● **How to complete this task**: Reproduce the entries below exactly, but only from the line containing "Livraison dans le monde entier" to the line containing "et sensoriel, où", inclusive.

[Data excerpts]
= = = =
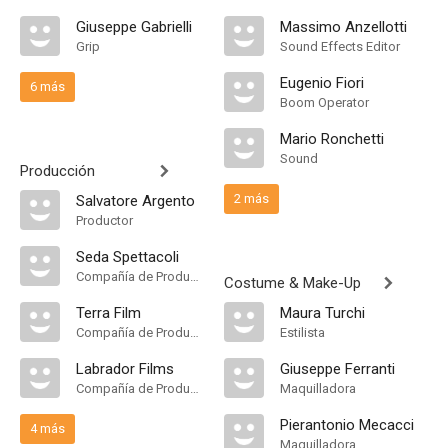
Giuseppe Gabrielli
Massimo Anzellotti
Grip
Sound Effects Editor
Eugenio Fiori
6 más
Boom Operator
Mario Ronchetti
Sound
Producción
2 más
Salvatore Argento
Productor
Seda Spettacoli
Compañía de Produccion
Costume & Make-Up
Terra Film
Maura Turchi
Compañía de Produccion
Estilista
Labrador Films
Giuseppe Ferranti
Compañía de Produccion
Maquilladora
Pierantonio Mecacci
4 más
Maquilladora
= = = =
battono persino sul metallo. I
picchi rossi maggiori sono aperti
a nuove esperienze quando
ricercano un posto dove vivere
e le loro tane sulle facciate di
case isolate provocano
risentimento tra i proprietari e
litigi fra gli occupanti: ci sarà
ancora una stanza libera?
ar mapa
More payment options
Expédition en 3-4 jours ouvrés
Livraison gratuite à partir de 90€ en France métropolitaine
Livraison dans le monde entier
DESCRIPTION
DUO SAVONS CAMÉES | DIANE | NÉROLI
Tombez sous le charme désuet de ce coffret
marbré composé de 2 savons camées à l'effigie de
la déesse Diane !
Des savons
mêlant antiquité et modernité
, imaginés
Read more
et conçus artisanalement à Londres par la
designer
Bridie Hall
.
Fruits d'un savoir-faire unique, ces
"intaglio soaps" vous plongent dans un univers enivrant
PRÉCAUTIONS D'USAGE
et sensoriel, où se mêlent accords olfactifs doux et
= = = =
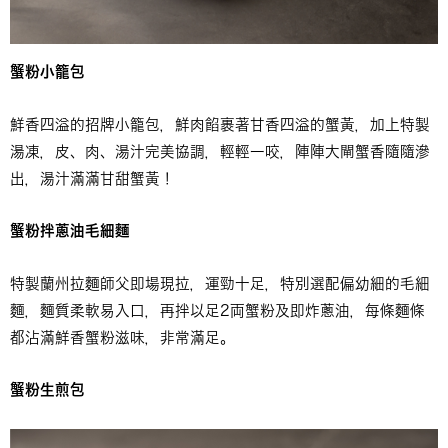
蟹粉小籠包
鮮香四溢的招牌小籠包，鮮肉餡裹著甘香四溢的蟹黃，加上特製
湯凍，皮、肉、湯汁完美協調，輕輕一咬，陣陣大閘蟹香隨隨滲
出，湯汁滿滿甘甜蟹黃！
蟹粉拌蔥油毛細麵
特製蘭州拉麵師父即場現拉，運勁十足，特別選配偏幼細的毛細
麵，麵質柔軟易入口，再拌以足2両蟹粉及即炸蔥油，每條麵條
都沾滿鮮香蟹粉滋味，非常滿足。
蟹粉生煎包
= = = =
● **Answer section**:
Livraison dans le monde entier
DESCRIPTION
DUO SAVONS CAMÉES | DIANE | NÉROLI
Tombez sous le charme désuet de ce coffret
marbré composé de 2 savons camées à l'effigie de
la déesse Diane !
Des savons
mêlant antiquité et modernité
, imaginés
Read more
et conçus artisanalement à Londres par la
designer
Bridie Hall
.
Fruits d'un savoir-faire unique, ces
"intaglio soaps" vous plongent dans un univers enivrant
PRÉCAUTIONS D'USAGE
et sensoriel, où se mêlent accords olfactifs doux et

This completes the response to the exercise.